# Little white bugs in Roach Colony



## Morgan (Dec 1, 2004)

I have tons and tons of these super small white bugs.    There are so many of them that it looks like I have fungus growing in the container.  When I took a much closer look they move.  They kind a smell also.  I have tried to get as many as I could out but they just keep coming back, millions of them. 

What are they?

and 

How in the world do I get rid of them?


----------



## jezzy607 (Dec 1, 2004)

You have mites.  The best way to get rid of them is to have better ventilation and/or cut down on the amount of moisture in the enclosure.  Let everything dry out completely for awhile (until they are gone).


----------



## VesAn (Dec 1, 2004)

I had a small number of them in my little b. giganteus colony.  I took all the substrate for a couple of weeks, stopped misting during the 1st week the substrates were out and now they are all gone.  Not sure if this would work if you have a lot of them, though.


----------



## Mister Internet (Dec 1, 2004)

I know it's "recommended" to mist some roaches, but honestly, they can withstand nuclear fallout, I'm hardly certain they will go legs-up if they can't drink standing water.  Try no substrate and no misting, and your mite problem will go away... just use water crystals instead.


----------



## Buspirone (Dec 1, 2004)

I've gone over a month without feeding or supplying water to my orange head colony and it is just fine.


----------



## Morgan (Dec 2, 2004)

Thanks you guys very much.  I am really impressed by the knowledge on this forum.


----------



## james (Dec 7, 2004)

*Mites*

All the above info is great. Keep it clean and dry and they should be gone in no time. I have also heard that pillbugs eat the mites and people sometimes keep them with their roaches. Never had mites yet to try this, but always wondered if it was true.
James


----------



## conway (Dec 12, 2004)

remove ALL dead things, wet food like tomatoes or anything else with lots of water in it, they go mouldy extremly quick, just keep removing dead carcases and you should be fine


----------



## ghost_tomb (Dec 12, 2004)

i've not had  my colony of roachs long enough to see a dead roach but i thought that they ate their dead?


----------



## dangerprone69 (Apr 6, 2005)

I'm curious as to what I have.

There's tons of these little bugs that first appeared with my blaptica dubias. They don't seem to bother the roaches, they congregate in whatever foodsource I give the dubias. I changed their enclosure and the little bastards reappeared. 

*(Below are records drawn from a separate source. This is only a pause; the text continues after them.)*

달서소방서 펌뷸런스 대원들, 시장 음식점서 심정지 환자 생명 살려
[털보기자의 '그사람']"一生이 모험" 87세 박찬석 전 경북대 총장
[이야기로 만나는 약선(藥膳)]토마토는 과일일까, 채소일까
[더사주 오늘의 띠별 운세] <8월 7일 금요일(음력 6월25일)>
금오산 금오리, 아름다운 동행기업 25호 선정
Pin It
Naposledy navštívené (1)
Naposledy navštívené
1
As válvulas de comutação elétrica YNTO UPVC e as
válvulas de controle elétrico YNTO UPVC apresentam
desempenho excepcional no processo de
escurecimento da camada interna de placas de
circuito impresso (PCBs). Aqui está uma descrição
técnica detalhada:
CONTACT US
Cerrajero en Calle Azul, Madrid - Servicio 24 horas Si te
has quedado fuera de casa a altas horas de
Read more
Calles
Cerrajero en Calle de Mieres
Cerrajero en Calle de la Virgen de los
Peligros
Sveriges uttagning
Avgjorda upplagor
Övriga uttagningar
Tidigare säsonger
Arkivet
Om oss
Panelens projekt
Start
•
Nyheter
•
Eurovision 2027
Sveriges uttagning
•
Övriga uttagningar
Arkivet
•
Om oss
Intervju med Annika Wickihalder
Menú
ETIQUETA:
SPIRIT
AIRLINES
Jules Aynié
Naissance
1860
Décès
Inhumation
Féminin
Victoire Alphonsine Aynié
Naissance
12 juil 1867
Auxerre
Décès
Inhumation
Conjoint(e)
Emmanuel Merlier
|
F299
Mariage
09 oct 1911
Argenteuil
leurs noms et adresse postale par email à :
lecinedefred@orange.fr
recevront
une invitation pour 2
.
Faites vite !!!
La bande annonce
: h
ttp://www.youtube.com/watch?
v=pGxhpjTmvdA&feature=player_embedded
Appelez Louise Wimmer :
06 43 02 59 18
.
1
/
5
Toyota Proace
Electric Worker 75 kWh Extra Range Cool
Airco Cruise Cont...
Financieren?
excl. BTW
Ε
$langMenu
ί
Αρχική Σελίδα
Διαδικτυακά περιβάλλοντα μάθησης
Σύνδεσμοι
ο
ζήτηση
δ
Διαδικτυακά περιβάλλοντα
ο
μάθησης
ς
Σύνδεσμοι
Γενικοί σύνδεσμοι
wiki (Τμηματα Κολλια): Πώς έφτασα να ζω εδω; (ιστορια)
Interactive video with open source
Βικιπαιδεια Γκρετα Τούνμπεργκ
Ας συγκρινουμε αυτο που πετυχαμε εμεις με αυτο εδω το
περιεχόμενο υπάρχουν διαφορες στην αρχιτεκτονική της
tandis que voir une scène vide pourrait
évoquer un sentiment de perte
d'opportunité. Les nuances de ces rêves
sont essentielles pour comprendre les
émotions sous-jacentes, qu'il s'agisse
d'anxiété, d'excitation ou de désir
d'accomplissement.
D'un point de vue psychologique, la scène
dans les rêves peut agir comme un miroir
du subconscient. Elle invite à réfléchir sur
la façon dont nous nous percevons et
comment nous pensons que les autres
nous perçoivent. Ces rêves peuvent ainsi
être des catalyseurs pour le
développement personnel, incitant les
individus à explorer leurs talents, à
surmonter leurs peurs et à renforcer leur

At first I thought they could have been early stage dubia nymphs, because I found a dropped ootheca. I'm pretty sure they're mites, and now I'm afraid of them getting into my T enclosures. I honestly could care less about the roaches, since the only reason I have them is as a food source for my T's. I wish I could post some pics of these things to get a better ID.


----------



## Scythemantis (Apr 6, 2005)

They sound like the little white mites that breed in moist soil. As far as I know they can't hurt any other animal, but they do breed like crazy.


----------



## Brian F. (Apr 6, 2005)

I can vouch for Mister Internet's post above.  I had mites in my Discoid colony (Rubbermaid container with a large hole cut in the lid).  I just took the lid off and stopped misting them altogether.  They dried out in about a week or so and I haven't had any problems since.  I haven't misted them ever since either!


----------



## Scythemantis (Apr 6, 2005)

My lobsters go months and months with no water in any form. When I do put water in there or mist them a little they only seem casually interested in it, like they get enough from the air.


----------



## dangerprone69 (Apr 7, 2005)

Thanks guys!! Good to know that they're relatively harmless. The last thing I'd want is to lose any of my T's because of these mites.


----------